■ TRY IT: What is the count of lines in the records that include "PULLS"? Reply with that number alone.

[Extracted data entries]

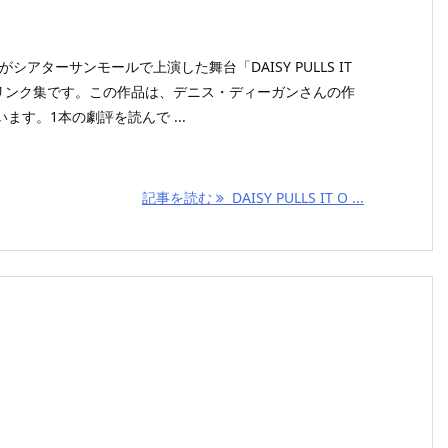
IFEがシアターサンモールで上演した舞台「DAISY PULLS IT
のリンク集です。この作品は、デニス・ディーガンさんの作
す。1本の劇評を読んで ...
記事を読む
DAISY PULLS IT O ...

■ RESPONSE FOR THIS EXERCISE: 2